Herinneringen aan roofvogels
Herinneringen aan roofvogels
Door: Leen de Jonge
Foto: Johhny du Burck
Het was koud in februari van 1947. Maar nog niet lang koud
genoeg om over het ijs van de voorste kreek naar school
te gaan. Achter in het weiland naast onze boerderij lag een
drinkput voor het vee. Twee populieren zorgden in de zomer
voor schaduw.
Toen ik op een dag uit school kwam, zat er een grote vogel
in één van die bomen. Het bleek een buizerd te zijn. Vol
bewondering stond ik er vanaf de weg naar te kijken. Het
eerste wat ik deed toen ik de volgende morgen op school
kwam, was dat gaan vertellen aan de meester. Ik had het geluk
dat mijn meester erg geïnteresseerd was in de natuur.
Zoals de meeste onderwijzers toen, was ook hij een man van
orde en regelmaat. Na schooltijd maakte hij steevast een
wandeling van twee uur. Hij had vijf routes waarvan hij nooit
afweek. Behalve die dag. Een buizerd zag je toen niet elke
dag
Er waren toen heel weinig roofvogels. De invloed van DDT was
nog nauwelijks merkbaar, dus moeten er andere oorzaken zijn.
Ik herinner mij dat ik op een dag samen met een kameraad
stond te kijken naar een roofvogel die in de verte passeerde.
Wij twijfelden of het een "stekker" (torenvalk) of een "klamper"

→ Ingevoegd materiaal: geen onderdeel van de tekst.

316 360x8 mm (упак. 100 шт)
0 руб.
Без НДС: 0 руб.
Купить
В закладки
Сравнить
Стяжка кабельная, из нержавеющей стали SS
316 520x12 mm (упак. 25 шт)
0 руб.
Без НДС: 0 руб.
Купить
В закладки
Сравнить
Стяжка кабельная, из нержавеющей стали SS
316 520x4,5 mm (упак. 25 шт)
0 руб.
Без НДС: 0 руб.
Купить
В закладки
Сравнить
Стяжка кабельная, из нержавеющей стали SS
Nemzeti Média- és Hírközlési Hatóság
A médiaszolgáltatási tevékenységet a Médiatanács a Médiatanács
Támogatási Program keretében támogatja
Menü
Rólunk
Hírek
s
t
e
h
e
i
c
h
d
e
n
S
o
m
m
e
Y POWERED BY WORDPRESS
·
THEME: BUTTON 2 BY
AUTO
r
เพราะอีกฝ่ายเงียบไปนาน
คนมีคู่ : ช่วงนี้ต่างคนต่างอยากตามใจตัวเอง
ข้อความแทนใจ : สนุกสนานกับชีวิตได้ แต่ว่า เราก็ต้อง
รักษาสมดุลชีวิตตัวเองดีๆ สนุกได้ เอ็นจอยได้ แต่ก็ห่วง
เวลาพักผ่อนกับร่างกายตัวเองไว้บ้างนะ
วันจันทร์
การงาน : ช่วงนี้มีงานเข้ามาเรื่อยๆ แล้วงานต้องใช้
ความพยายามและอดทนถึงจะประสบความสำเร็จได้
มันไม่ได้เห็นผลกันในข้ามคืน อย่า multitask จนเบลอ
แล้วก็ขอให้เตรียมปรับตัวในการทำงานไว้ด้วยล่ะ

(sperwer) was. Een andere soort dan die twee was zeldzaam
in ons gebied. Havik, slechtvalk en boomvalk waren er toen
uiteraard niet te zien. Maar ook soorten als wespendief, de
kiekendieven, de wouwen.kende ik alleen van een plaatje.

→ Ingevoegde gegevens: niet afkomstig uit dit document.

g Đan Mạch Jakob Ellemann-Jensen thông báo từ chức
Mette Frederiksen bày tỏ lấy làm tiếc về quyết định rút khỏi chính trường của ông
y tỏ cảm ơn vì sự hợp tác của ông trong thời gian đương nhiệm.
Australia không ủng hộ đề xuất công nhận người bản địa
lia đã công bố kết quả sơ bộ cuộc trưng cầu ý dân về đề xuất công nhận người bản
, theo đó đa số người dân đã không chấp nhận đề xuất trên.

Met de kerkuil en de steenuil ging het toen uitstekend.
"Mijn" waarnemingsgebied bestond uit de Lovenpolder en
de Koudepolder. Na aftrek van kreken en wegen, ca. 850 ha.

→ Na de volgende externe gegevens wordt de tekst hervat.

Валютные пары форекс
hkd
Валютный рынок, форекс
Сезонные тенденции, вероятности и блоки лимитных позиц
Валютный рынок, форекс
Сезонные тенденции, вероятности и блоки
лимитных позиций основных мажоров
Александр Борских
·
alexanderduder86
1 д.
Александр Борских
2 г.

groot. Ik telde daar jaarlijks minstens zeven broedparen van de
kerkuil. Na de strenge winter van 1962/1963 zijn die aantallen
alleen maar een vrome wens gebleven.
Ook de steenuil maakte het goed. De vele knotwilgen zorgden
voor ruim voldoende broedgelegenheid. Het landschap
vormde een ideale biotoop. Als ik te voet naar school ging,
zag ik zeker een steenuiltje zitten. Dat was overigens niet
zo moeilijk. Zoals de ijsvogel zijn favoriete tak boven een
sloot had, was ook de steenuil meestal in dezelfde knotwilg
te vinden. Met zijn mooie gele ogen zat hij daar naar ons te
kijken.
De ransuil en de bosuil kwamen bij mijn weten nog niet voor
in ons gebied. Maar ook de velduil heb ik toen nooit gezien.
Als er, in vergelijking met die periode een groep is die in aantal
toegenomen is, dan is het wel die van de roofvogels.